RECORD EXCERPTS:
*** Begin section ***

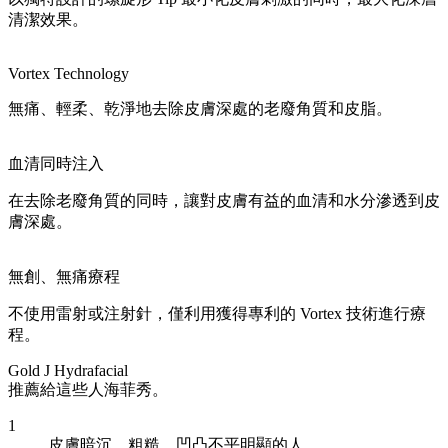
清潔效果。
Vortex Technology
無痛、輕柔、乾淨地去除皮膚深處的老廢角質和皮脂。
血清同時注入
在去除老廢角質的同時，讓對皮膚有益的血清和水分滲透到皮
膚深處。
無創、無痛療程
不使用雷射或注射針，僅利用獲得專利的 Vortex 技術進行療
程。
Gold J Hydrafacial
推薦給這些人海菲秀。
1
皮膚暗沉、粗糙，凹凸不平明顯的人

*** End section ***

WHAT THE EXERCISE ASKS: Copy out the lines above unchanged. Skip the images.

TASK SOLUTION:
清潔效果。
Vortex Technology
無痛、輕柔、乾淨地去除皮膚深處的老廢角質和皮脂。
血清同時注入
在去除老廢角質的同時，讓對皮膚有益的血清和水分滲透到皮
膚深處。
無創、無痛療程
不使用雷射或注射針，僅利用獲得專利的 Vortex 技術進行療
程。
Gold J Hydrafacial
推薦給這些人海菲秀。
1
皮膚暗沉、粗糙，凹凸不平明顯的人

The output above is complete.